The layer contains an assemblage of impact related markers immediately beneath a layer containing the highest peak of charcoal in the sediment core, and the discovery is consistent with the YD boundary at other sites in North America, Greenland, and Europe, it is argued – which is probably the result of input from the et al component (see also www.sciencedaily.com/releases/2012/03/120305160814.htm).

However, reading the actual article itself something very different may have emerged from the lake sediment core – something quite exciting but as yet unexplained. The YD boundary event has been set at 2.8m via the use of C14 methodology. However, when refining the model, from earlier cores as well as the one under study, a 20cm tephra layer was found at 4.7 to 4.5m that originated from a nearby volcano, Los Axufres, which by various means is dated at 31,000 years ago. This tephra was used as an anchor, a point of synchronism with data other than lake cores. The author then adds, the data between 9m to 3.35m and from 2 to 0m shows a consistent linear increase with depth ranging in age from 46,000 years ago to the present. The sample at 3.35m and 1.95m have C14 calibrated ages of 18.8 thousand and 9.9 thousand years ago consistent with the linear interpolation of the rest of the core. However, and here is the 'something yet to be explained', six samples between these two levels provides radiocarbon ages older than the interpolation predicts. They represent a major radiocarbon reversal of thousands of years, with older sediment apparently overlying younger, a situation indicating a reworking of older organic material. The reversal begins with a date of 18.8 thousand years ago and drifts to an anomalously older date – normalising at 9.9 thousand years ago, somewhat higher in the core sequence. Within this anomalous part of the core, total organic carbon content is very high. Although it yields a date of 32 thousand years ago liner interpolation indicates it should date 13,000 years ago. Rather, that is the lowest estimate. The source of the old carbon has yet to be identified but we may note this anomaly could perhaps have been caused by the hypothetical impact event at 12,900 years ago, and this is the line taken by the authors of the article. The idea of course is to emphasize the anomaly at the YD boundary but the period also includes whatever it was that brought the Late Glacial Maximum to an end, somewhere between 18 thousand and 15 thousand years ago. We may also wonder how reliable are all those C14 dates at this time elsewhere in the world – were they affected by the same old carbon mixture?
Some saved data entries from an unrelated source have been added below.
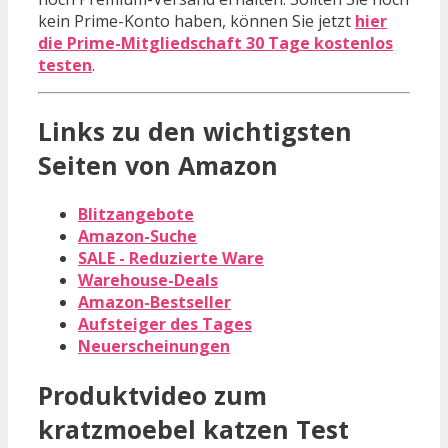
kein Prime-Konto haben, können Sie jetzt
hier
die Prime-Mitgliedschaft 30 Tage kostenlos
testen
.
Links zu den wichtigsten
Seiten von Amazon
Blitzangebote
Amazon-Suche
SALE - Reduzierte Ware
Warehouse-Deals
Amazon-Bestseller
Aufsteiger des Tages
Neuerscheinungen
Produktvideo zum
kratzmoebel katzen
Test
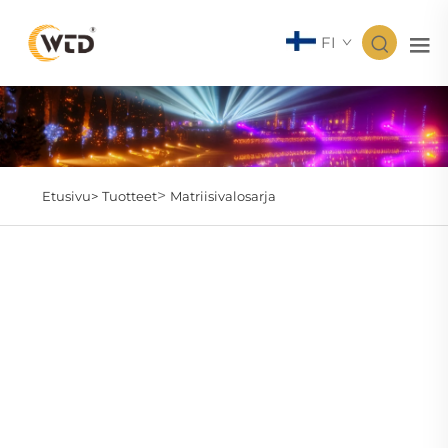
FI
>
Etusivu>
Tuotteet
Matriisivalosarja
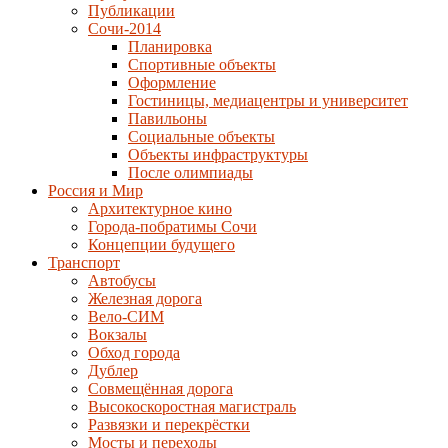
Публикации
Сочи-2014
Планировка
Спортивные объекты
Оформление
Гостиницы, медиацентры и университет
Павильоны
Социальные объекты
Объекты инфраструктуры
После олимпиады
Россия и Мир
Архитектурное кино
Города-побратимы Сочи
Концепции будущего
Транспорт
Автобусы
Железная дорога
Вело-СИМ
Вокзалы
Обход города
Дублер
Совмещённая дорога
Высокоскоростная магистраль
Развязки и перекрёстки
Мосты и переходы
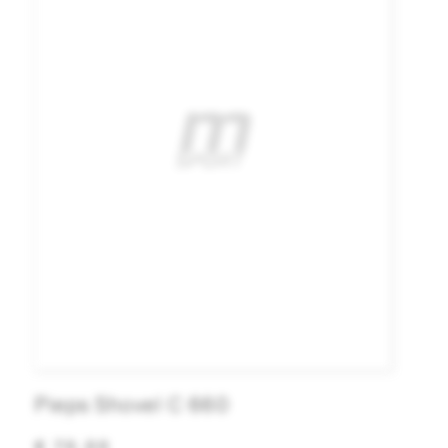
Pieps Shovel C 660
€ 70,00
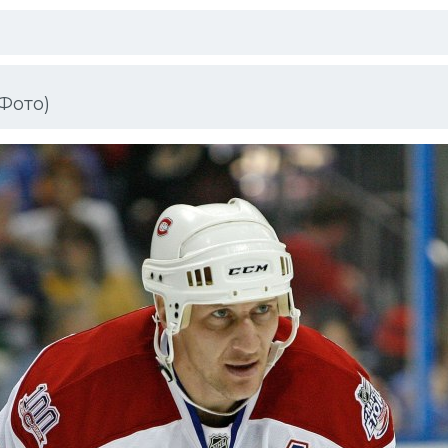
 Фото)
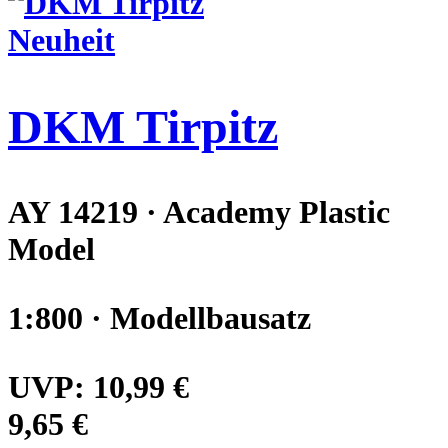
Neuheit
DKM Tirpitz
AY 14219 · Academy Plastic
Model
1:800 · Modellbausatz
UVP:
10,99 €
9,65 €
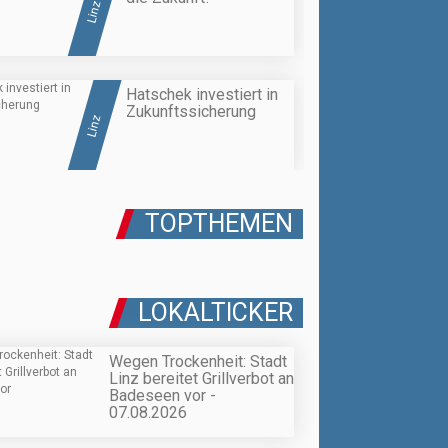
Linz
Hatschek investiert in
Zukunftssicherung
Linz
TOPTHEMEN
LOKALTICKER
Wegen Trockenheit: Stadt
Linz bereitet Grillverbot an
Badeseen vor -
07.08.2026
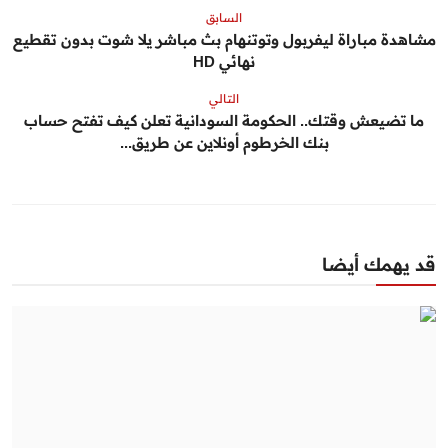
السابق
مشاهدة مباراة ليفربول وتوتنهام بث مباشر يلا شوت بدون تقطيع
نهائي HD
التالي
ما تضيعش وقتك.. الحكومة السودانية تعلن كيف تفتح حساب
بنك الخرطوم أونلاين عن طريق...
قد يهمك أيضا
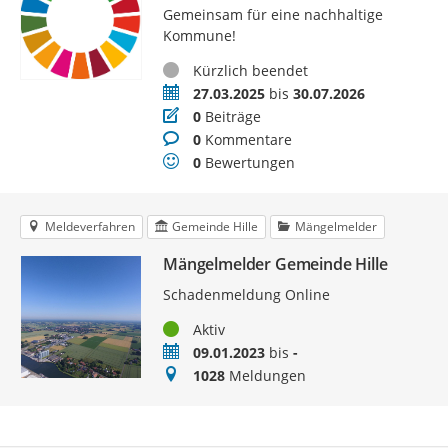
Gemeinsam für eine nachhaltige
Kommune!
Status
Kürzlich beendet
Zeitraum
27.03.2025
bis
30.07.2026
Beiträge
0
Beiträge
Kommentare
0
Kommentare
Bewertungen
0
Bewertungen
Meldeverfahren
Gemeinde Hille
Mängelmelder
Mängelmelder Gemeinde Hille
Schadenmeldung Online
Status
Aktiv
Zeitraum
09.01.2023
bis
-
Meldungen
1028
Meldungen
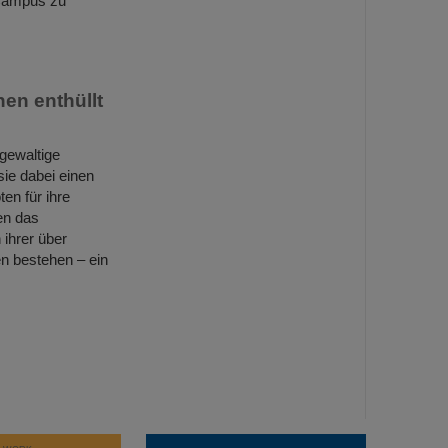
Campus zu
nen enthüllt
 gewaltige
sie dabei einen
ten für ihre
en das
 ihrer über
en bestehen – ein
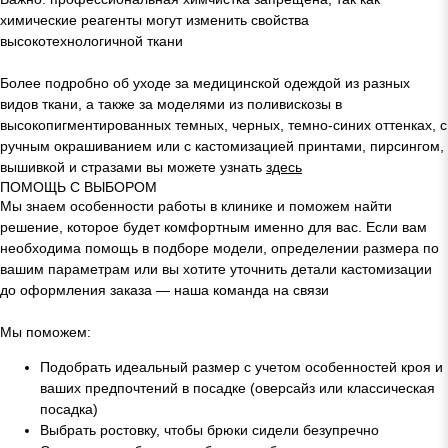
химические реагенты могут изменить свойства
высокотехнологичной ткани
Более подробно об уходе за медицинской одеждой из разных
видов ткани, а также за моделями из поливискозы в
высокопигментированных темных, черных, темно-синих оттенках, с
ручным окрашиванием или с кастомизацией принтами, пирсингом,
вышивкой и стразами вы можете узнать
здесь
ПОМОЩЬ С ВЫБОРОМ
Мы знаем особенности работы в клинике и поможем найти
решение, которое будет комфортным именно для вас. Если вам
необходима помощь в подборе модели, определении размера по
вашим параметрам или вы хотите уточнить детали кастомизации
до оформления заказа — наша команда на связи
Мы поможем:
Подобрать идеальный размер с учетом особенностей кроя и
ваших предпочтений в посадке (оверсайз или классическая
посадка)
Выбрать ростовку, чтобы брюки сидели безупречно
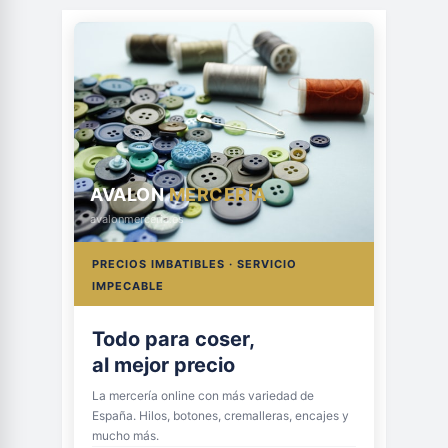
AVALON
MERCERÍA
avalonmerceria.es
PRECIOS IMBATIBLES · SERVICIO
IMPECABLE
Todo para coser,
al mejor precio
La mercería online con más variedad de
España. Hilos, botones, cremalleras, encajes y
mucho más.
The YD boundary event is not solely fixed by radiocarbon, it should be added, as the authors mention biostratigraphy was used to determine its placement – including pollen sequences from the lake and comparing them with other pollen sequences elsewhere. They found that climate change associated with the Younger Dryas could then be identified in various lakes in Mexico, Guatemala, Costa Rica, Columbia, Ecuador, and Peru.